Por: Tatiana Sonnenholzner, especialista en comunicación digital
Un domingo en el parque.
Dando zancadas para alcanzarte el paso, uno tuyo eran unos tres de cualquiera que te acompañara y cuatro míos. Hombre largo, grande y enérgico que, consciente de sus cualidades, eran la excusa perfecta para quejarse de lo lentas que éramos sus compañeras de caminata de esa mañana. Al final era imposible, siempre llegabas antes con la boina empapada de sudor y el traje deportivo combinado, aún así impoluto. Un juguito y lo que queramos, porque tú lenguaje de amor era la generosidad y el desprendimiento.
Un domingo a misa.
Cómo al que madruga Dios le ayuda, dirías tu, teníamos que estar listas para salir antes de las 6am al oír la bocina del Terios gris, ese que nos rescataba, nos recogía, nos llevaba a donde necesitáramos y del que no tenías ningún reparo en hacerlo sonar para que no solo salgamos nosotras, sino para que los vecinos también se despierten. Un viaje al centro, santiguarse, cantar las canciones de iglesia y comer la hostia para no decepcionarte, esperar a que llegue el Padre Nuestro para tener el pretexto de agarrarte la mano, las muestras físicas de afecto no eran lo tuyo, ese amor inmenso gritaba en acciones. Tantas que siguen presentes. Tantas, que nadie las ha llegado ni siquiera a alcanzar.

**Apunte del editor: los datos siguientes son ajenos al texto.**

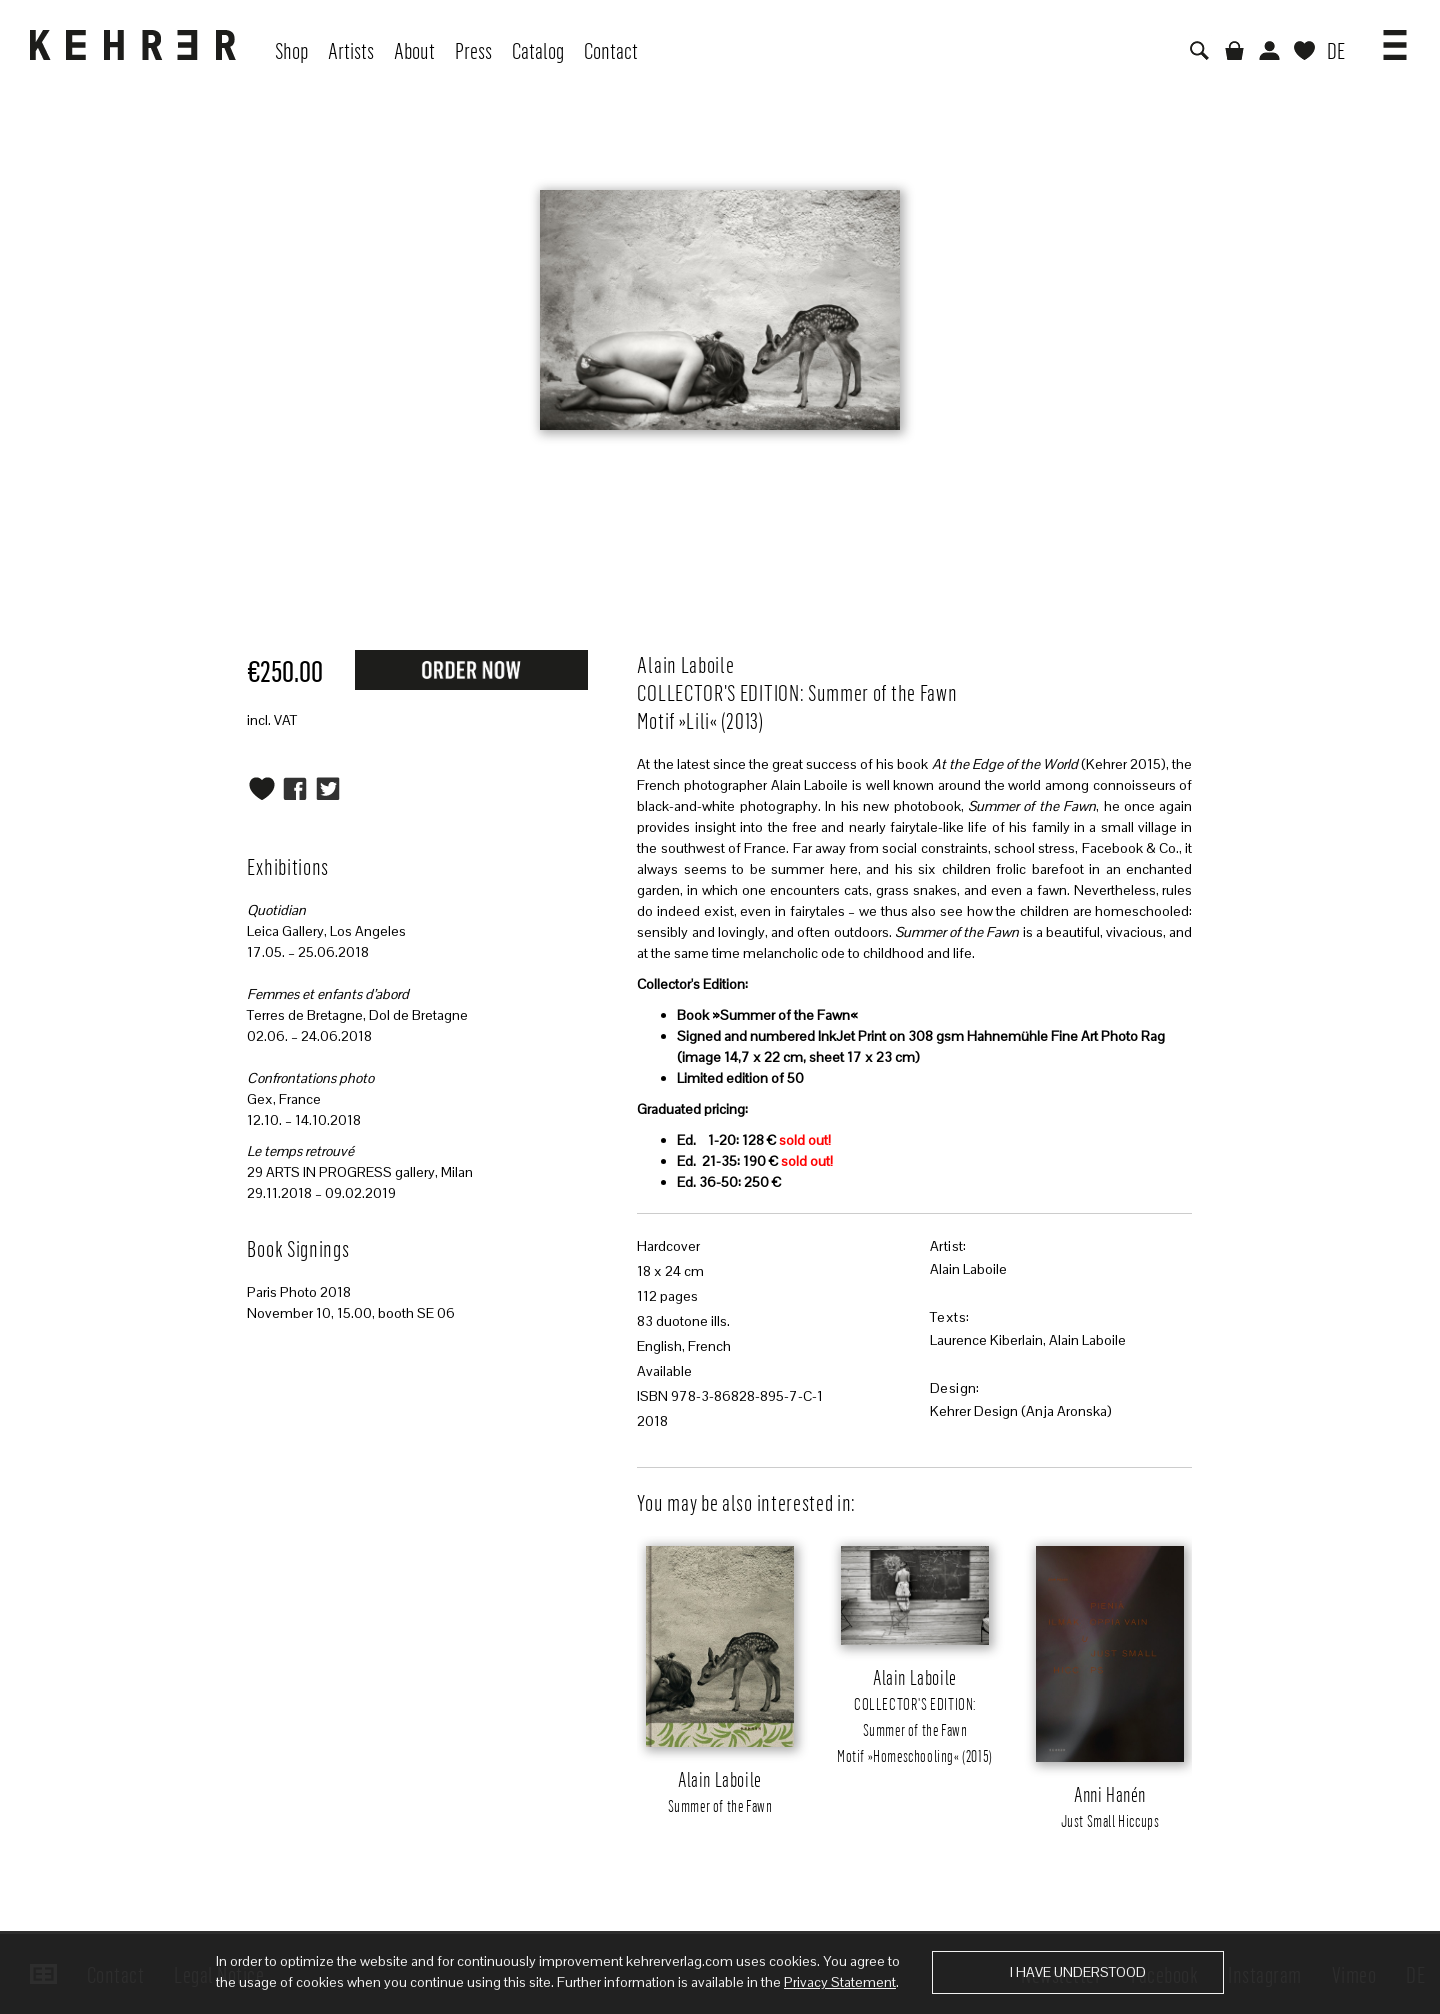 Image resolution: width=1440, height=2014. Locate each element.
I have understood (1078, 1972)
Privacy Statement (840, 1982)
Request (471, 669)
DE (1336, 50)
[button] (1395, 38)
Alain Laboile (968, 1269) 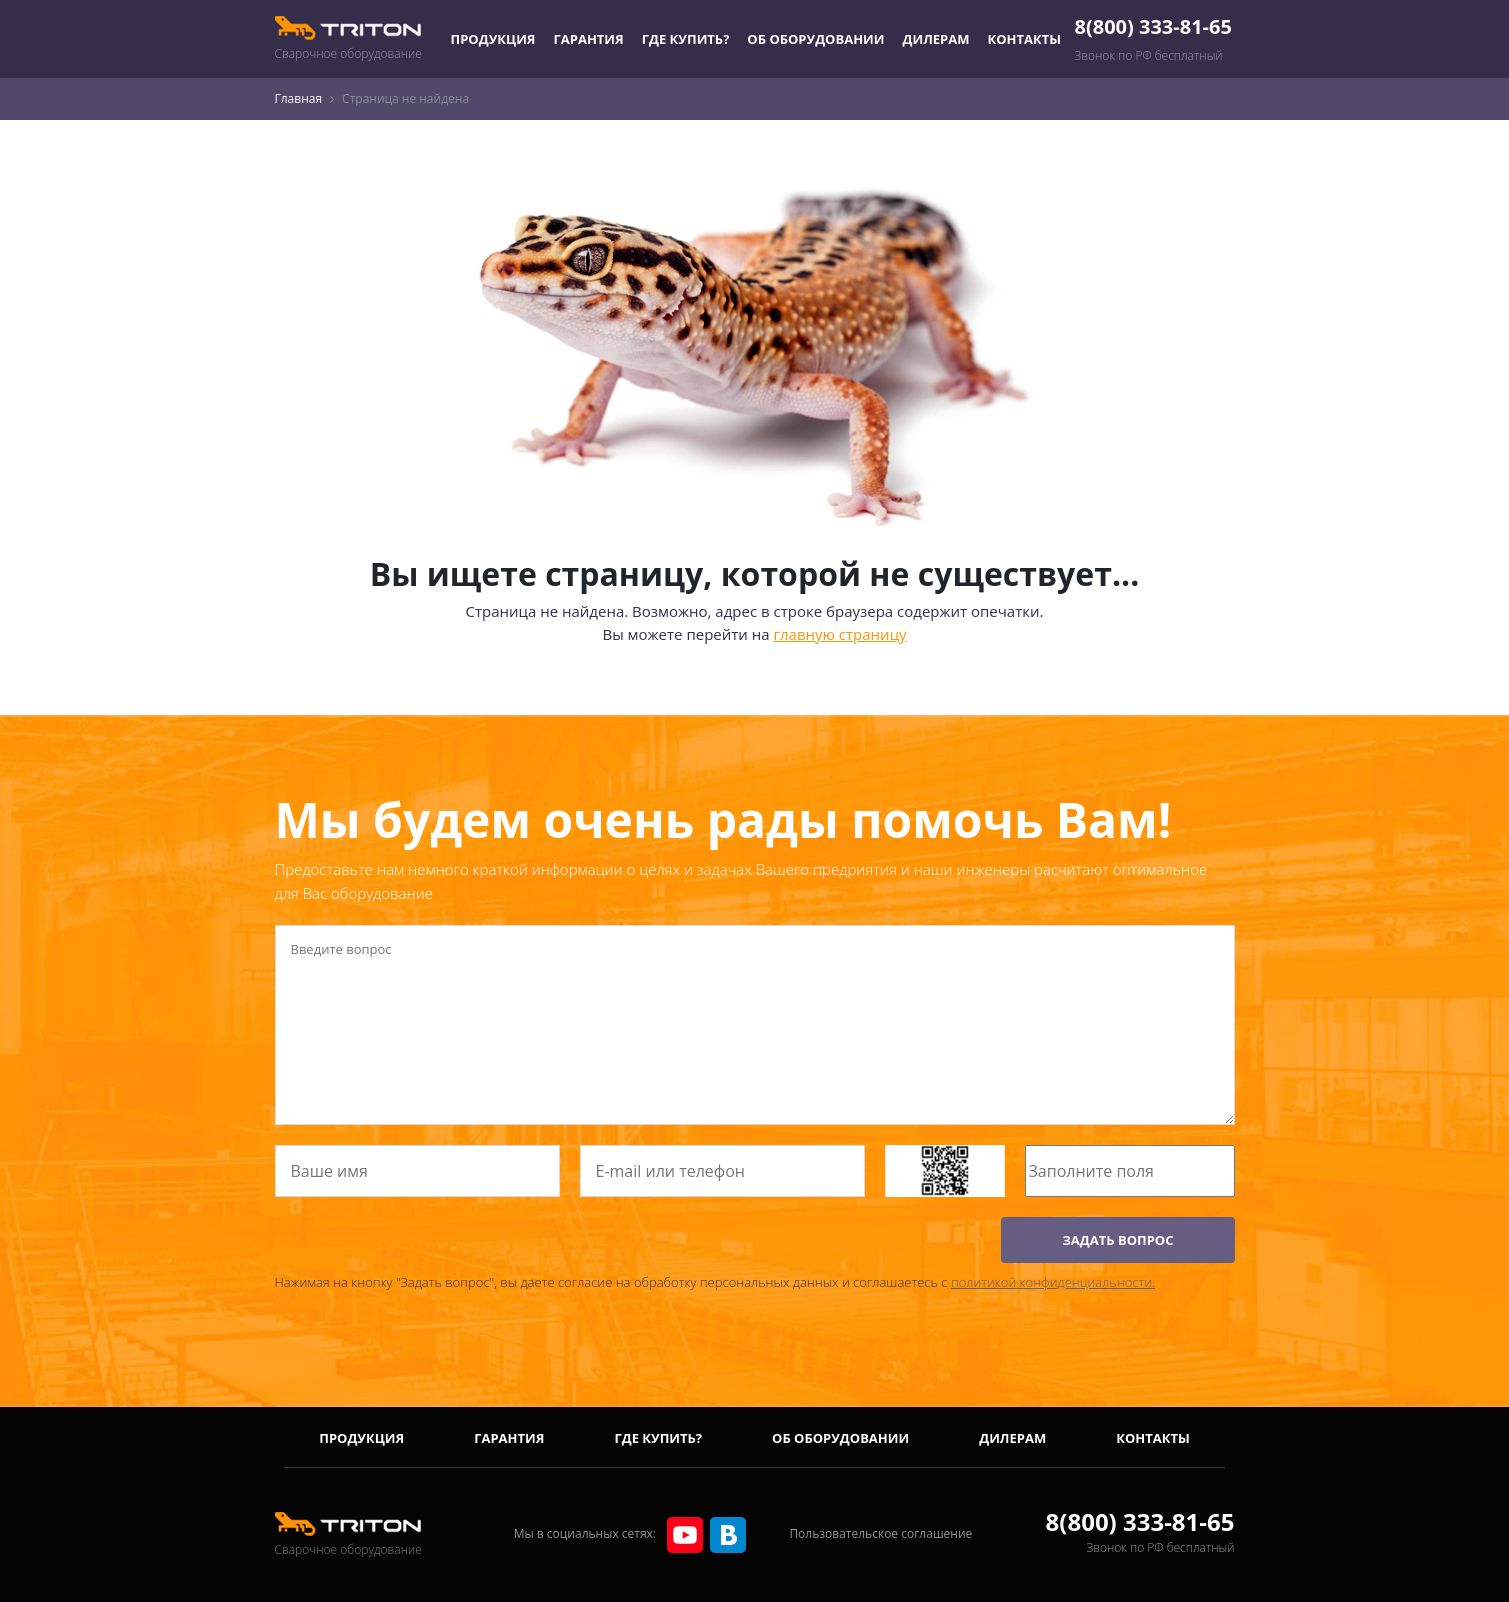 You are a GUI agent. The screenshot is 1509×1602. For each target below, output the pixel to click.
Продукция (493, 39)
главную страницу (840, 634)
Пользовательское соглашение (880, 1533)
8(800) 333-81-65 (1153, 26)
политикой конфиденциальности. (1053, 1282)
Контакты (1025, 39)
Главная (299, 98)
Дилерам (936, 39)
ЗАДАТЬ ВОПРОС (1117, 1240)
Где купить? (686, 39)
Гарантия (588, 39)
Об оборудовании (815, 39) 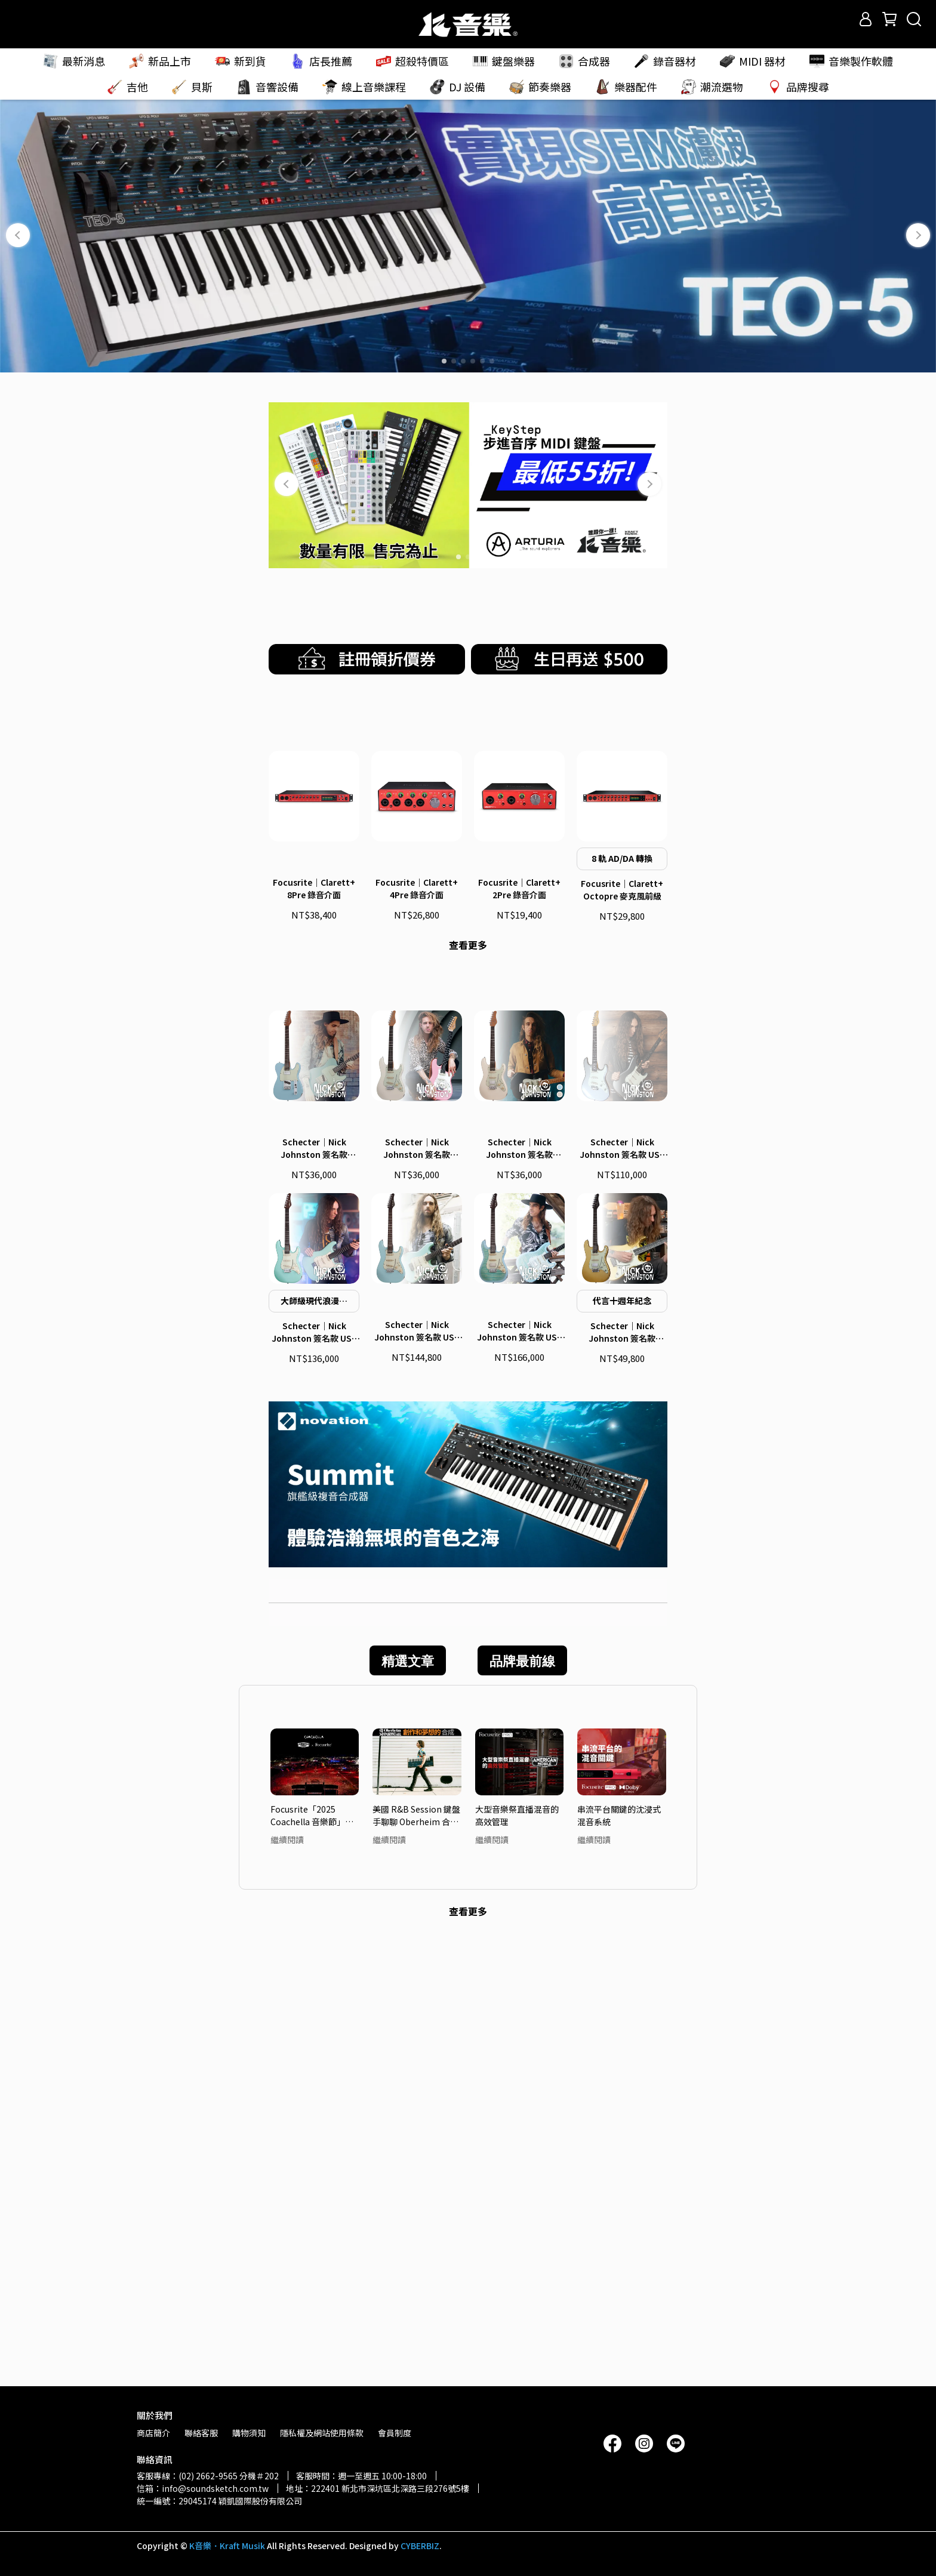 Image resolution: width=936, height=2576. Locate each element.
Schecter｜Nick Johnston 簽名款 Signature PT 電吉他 (314, 1586)
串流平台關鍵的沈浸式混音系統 (619, 2253)
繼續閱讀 (287, 2278)
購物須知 (249, 2433)
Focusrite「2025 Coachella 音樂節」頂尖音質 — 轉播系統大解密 (314, 2253)
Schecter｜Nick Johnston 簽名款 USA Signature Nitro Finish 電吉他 (416, 1769)
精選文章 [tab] (407, 2098)
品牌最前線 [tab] (522, 2098)
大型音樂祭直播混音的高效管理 (517, 2253)
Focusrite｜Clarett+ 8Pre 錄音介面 (314, 1200)
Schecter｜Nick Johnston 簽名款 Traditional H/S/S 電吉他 (519, 1586)
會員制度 (394, 2433)
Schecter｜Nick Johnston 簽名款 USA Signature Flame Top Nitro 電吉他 (519, 1769)
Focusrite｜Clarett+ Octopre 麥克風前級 (622, 1201)
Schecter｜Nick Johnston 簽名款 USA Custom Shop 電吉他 (622, 1586)
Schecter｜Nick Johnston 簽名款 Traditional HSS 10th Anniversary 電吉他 (622, 1770)
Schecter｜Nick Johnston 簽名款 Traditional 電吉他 (416, 1586)
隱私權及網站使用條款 (322, 2433)
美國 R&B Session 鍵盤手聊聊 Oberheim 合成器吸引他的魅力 (416, 2253)
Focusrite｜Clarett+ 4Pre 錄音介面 (416, 1200)
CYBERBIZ (420, 2546)
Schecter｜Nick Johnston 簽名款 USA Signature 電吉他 (314, 1770)
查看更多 (468, 1256)
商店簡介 (153, 2433)
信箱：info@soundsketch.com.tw (203, 2488)
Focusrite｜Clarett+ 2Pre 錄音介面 (519, 1200)
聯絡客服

Cómo Dios es tu amigo salíamos bendecidas y protegidas, lo que no sabes es que ese sentimiento era porque tú estabas con nosotras, ser omnipresente. Un sánduche, un helado o de lo que tuvieras ganas para después ir a tu casa, la que hiciste nuestra, el lugar seguro, y ver algún partido de cualquier deporte, en cualquier idioma, en cualquier momento del día y alegrarte cuando cambiaba el marcador en positivo al equipo que más te gustaba, hecho al que yo no le encontraba ninguna diversión y que era un lullaby para mi. Así me cedías tu cama para una siesta mientras tú fingías no hacerla en el sofá.
Un domingo de fútbol.
Ese conjunto deportivo era remplazado por algún pantalón de traje y un saco cuello tortuga que combinaba con las medias para ir a tu trabajo. El ritual empezaba cuando recogíamos las entradas, se desarrollaba en los 90 minutos de partido con un medio tiempo para entregarte tu té caliente, ese bien tan preciado para ti que procurábamos se mantenga tibio hasta bajar a la cancha y dártelo, hacerte un reporte de dónde estábamos sentadas y acordar donde nos veríamos una vez que suene el pitazo final. Terminaba, cuando salías después del último jugador, técnico, asistente, árbitro e hincha. Todos tus amigos, porque quien tuvo el lujo de conocerte, te quiso.
Un domingo del día del padre…
7 años así, sin ti, pero viviendo bajo el acuerdo tácito del por siempre. Ahora le pido a tu amigo que intermedie mi diálogo contigo. Ahora que ya no hablamos ni te puedo ver y cada vez quedan más borrosas mis memorias de ti, decido convertirte en el supremo hacedor de mi fortuna. Quien está detrás de lo bueno que sucede en mi vida y el que, desde algún lugar, me sigue amparando. Un domingo del día del padre te fuiste, pero ese paréntesis no es el final de nuestra historia Papineto, es la manera de rendirte tributo cada año por lo que nos regalaste, en lo que nos convertiste y en lo eterno que eres estrella en un cielo despejado.
La opinión de Tatiana Sonnenholzner.